Why Poor Countries Stay Poor?

According to economist Hernando de Soto, in poor countries the main road block to growth is not lack of wealth. The issue is that most of the wealth held by citizens cannot be leveraged as collateral for any kind of routine financial or economic transactions:  like getting a mortgage, a consumer loan, or a commercial loan in order to start, expand or purchase a business. In the U.S. in Europe, and elsewhere there are deeds held by property owners and accessible public documents that clearly define the boundaries of a property and allow anybody to reliably trace its lawful owners. Whenever properties are bought and sold, the records are updated to reflect all transactions. All this is clear and transparent.

Owners in turn can use their legally owned real estate assets as collateral in order to get credit from banks or other financial institutions. In emerging countries, for most people access to credit is almost impossible, because most people do not “legally” own what they have. Therefore they cannot use it as collateral that would be accepted by banks in order to get a loan.

Now, we all know that commercial credit is the yeast of all capitalist economies. It is really hard to have economic growth without commercial loans. Other means may exist within the informal sector, (think “loan sharks”), but they are generally extremely onerous in terms of short repayment terms and exorbitant interest rates; and therefore unappealing in most cases.

And how much “dead capital”, (meaning capital that exists but cannot be leveraged), are we talking about? Well, according to de Soto, an enormous amount:

“By our calculations, [de Soto and his team spread over several countries to conduct their research] the total value of the real estate held but not legally owned by the poor of the Third World and former communist nations is at least $ 9.3 trillion”.
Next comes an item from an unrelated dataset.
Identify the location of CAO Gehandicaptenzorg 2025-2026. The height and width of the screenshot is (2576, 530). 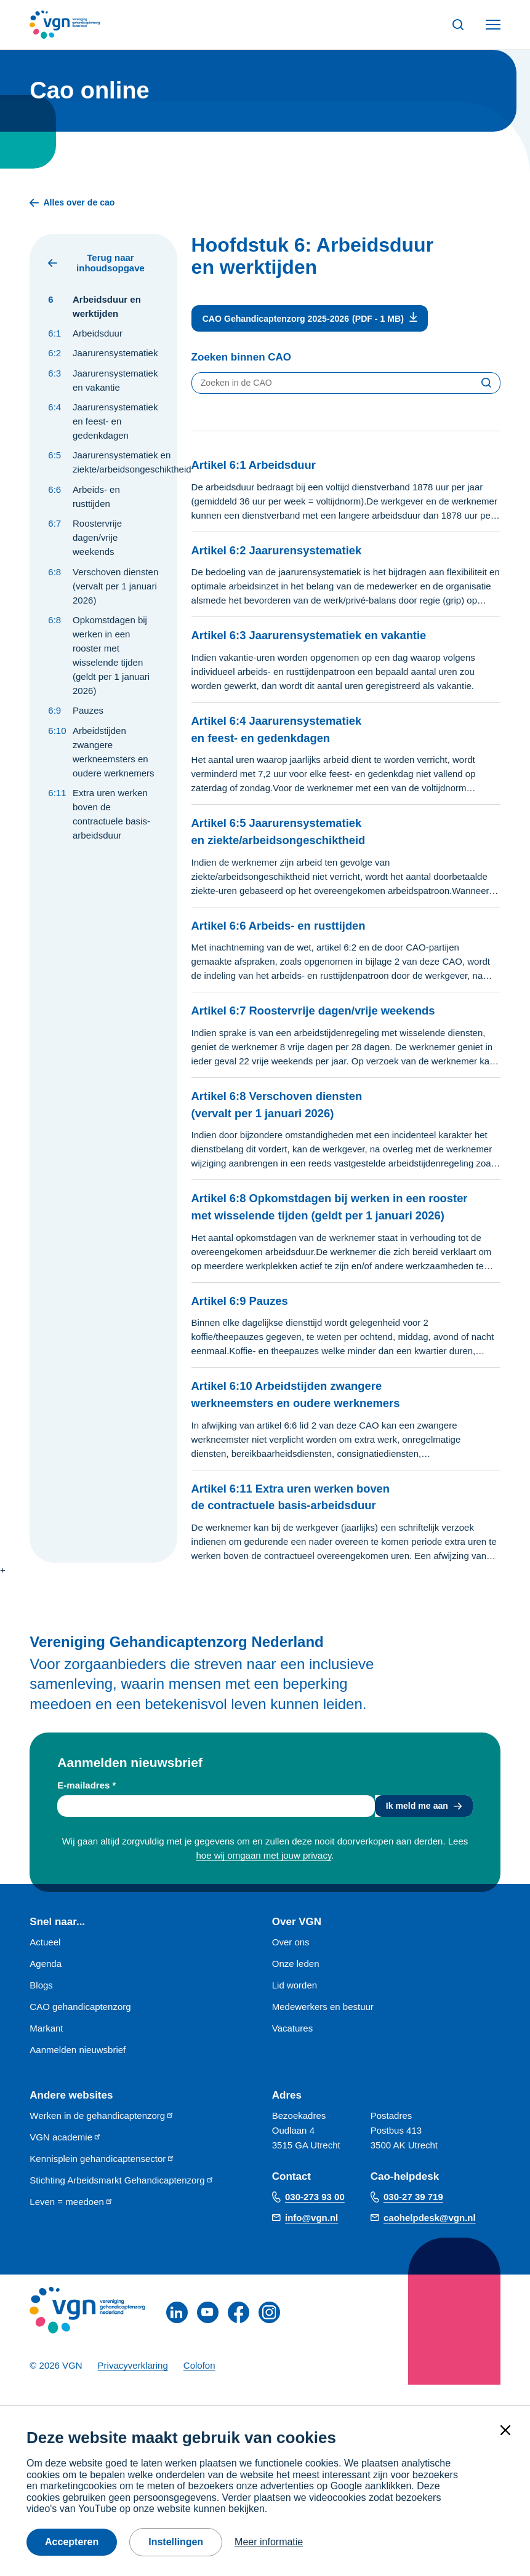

“This is a number worth pondering: $ 9.3 trillion is about twice as much as the total circulating U.S. money supply….It is more than twenty times the total direct foreign investment into all Third World and former communist countries in the ten years after 1989, forty-six times as the World Bank loans of the past three decades, and ninety-three times as much as all development assistance from all advanced countries to the Third World in the same period”.

–Hernando de Soto, The Mystery of Capital, published in 2000

These are truly amazing figures. Yes, poor countries are poor. But not as poor as we would think. The problem is that whatever wealth most individuals hold in these countries, it cannot be used as an asset. This is a major impediment to growth. It should be stressed that this impediment has nothing to do with how much or how hard people work in these countries. People do work and they acquire assets.

The problem is all about the failure to create a modern property laws system that would allow citizens to gain legal title to what they own, this way transforming “dead capital” into “live capital”. In the light of de Soto’s remarkable findings, this institutional modernization effort should be priority one for both governments and donors who want to fast track economic growth in developing countries.

NOTE: Data cited in de Soto’s book goes up to the year 2000. Since then the picture may have shifted somewhat. But there has been no dramatic transformation, because in most developing countries property is still held mostly without proper legal title. Therefore, it cannot be used as collateral for commercial loans and/or any other form of financing.